Survey: AWS Dominates Highest-Paying Software Skills
Businesses are paying top dollar for employees with expertise in Amazon Web Services (AWS) technologies, according to a recent report.
NovelAspect, a provider of managed cloud services, recently pored through job listing site Indeed.com to determine the most requested -- and most lucrative -- IT skills.
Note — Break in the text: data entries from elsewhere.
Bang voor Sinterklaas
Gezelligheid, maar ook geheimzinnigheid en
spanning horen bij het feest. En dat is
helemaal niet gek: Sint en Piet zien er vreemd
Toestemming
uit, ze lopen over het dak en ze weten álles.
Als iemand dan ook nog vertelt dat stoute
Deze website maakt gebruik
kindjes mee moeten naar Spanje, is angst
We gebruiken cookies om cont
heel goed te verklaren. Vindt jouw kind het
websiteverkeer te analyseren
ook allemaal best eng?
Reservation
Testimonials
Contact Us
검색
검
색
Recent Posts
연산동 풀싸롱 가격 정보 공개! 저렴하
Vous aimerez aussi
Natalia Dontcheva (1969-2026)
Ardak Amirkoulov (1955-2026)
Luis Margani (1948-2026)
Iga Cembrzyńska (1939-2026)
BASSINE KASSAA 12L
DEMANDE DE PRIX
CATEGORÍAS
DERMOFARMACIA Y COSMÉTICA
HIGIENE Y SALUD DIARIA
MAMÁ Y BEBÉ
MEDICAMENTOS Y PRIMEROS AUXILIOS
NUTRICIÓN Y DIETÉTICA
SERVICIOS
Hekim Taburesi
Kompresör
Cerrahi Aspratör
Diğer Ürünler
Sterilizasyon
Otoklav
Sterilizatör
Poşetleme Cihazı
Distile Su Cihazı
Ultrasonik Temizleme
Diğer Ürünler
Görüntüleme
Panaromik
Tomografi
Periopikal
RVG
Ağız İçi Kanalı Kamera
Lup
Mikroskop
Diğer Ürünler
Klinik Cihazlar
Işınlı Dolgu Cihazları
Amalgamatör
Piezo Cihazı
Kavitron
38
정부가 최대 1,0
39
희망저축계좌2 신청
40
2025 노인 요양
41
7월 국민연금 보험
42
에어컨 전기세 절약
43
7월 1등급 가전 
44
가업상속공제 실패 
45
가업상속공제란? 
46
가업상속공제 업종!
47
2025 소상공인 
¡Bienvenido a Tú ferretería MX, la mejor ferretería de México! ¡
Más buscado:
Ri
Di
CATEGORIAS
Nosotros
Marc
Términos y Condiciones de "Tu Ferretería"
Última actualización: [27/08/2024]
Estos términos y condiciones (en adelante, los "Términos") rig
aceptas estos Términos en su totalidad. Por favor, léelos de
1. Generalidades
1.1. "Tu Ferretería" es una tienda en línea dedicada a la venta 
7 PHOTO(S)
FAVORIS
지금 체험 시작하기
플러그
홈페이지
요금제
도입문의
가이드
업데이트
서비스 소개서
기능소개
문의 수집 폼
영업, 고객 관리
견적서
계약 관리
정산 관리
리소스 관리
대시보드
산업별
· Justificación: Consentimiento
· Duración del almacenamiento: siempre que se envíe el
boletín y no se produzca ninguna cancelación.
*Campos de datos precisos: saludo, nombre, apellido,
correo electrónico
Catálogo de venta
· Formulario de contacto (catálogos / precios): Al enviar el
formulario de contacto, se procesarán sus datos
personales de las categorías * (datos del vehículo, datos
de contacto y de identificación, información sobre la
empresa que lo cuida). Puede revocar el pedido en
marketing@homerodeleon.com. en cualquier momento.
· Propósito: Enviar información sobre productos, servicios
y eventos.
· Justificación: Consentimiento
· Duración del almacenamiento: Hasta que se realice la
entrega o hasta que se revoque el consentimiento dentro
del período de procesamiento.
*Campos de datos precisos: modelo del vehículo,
The company analyzed listings for jobs based in the 50 most populous U.S. cities between Oct. 5 and Oct. 12.
Among its findings, NovelAspect reported that jobs relying on AWS skills were overwhelmingly the highest-paying. "Ten of the top 20 highest-paying software skills [were] related to applications produced by Amazon Web Services (AWS), and the top eight on this list were all AWS products," the company said in a blog post announcing its findings.
According to NovelAspect, the highest-paying skill overall is DynamoDB, AWS' NoSQL database product, with an average annual salary of $141,813.
Behind that, the skills that yielded the highest salaries in NovelAspect's study are (in order):
- Amazon Elastic MapReduce, with an average salary of $136,250
- AWS CloudFormation, $132,308
- Amazon ElastiCache, $125,625
- Amazon CloudWatch, $121,980
- AWS Lambda, $121,481
- Amazon Kinesis, $121,429
- AWS Key Management Service, $117,297
- Apache Kafka, $117,234
- OpenStack, $116,605
- AWS Elastic Beanstalk, $114,219
- Amazon Redshift, $113,950
Among other things, the findings indicate the importance of cloud-based expertise, NovelAspect noted. Indeed, "cloud services" were the third most-requested skills category by employers, appearing in nearly 12 percent of all the job listings NovelAspect analyzed. This trails only skills related to "accounting and spreadsheets" and to "database management system," each of which accounted for about 18 percent of all listings.
It's no surprise that AWS skills are translating into higher paychecks. Demand for workers with expertise on the leading public cloud platform is up dramatically, according to a report earlier this year by Dice.com, which noted a 76 percent jump in the number of AWS-related job listings between 2015 and 2016.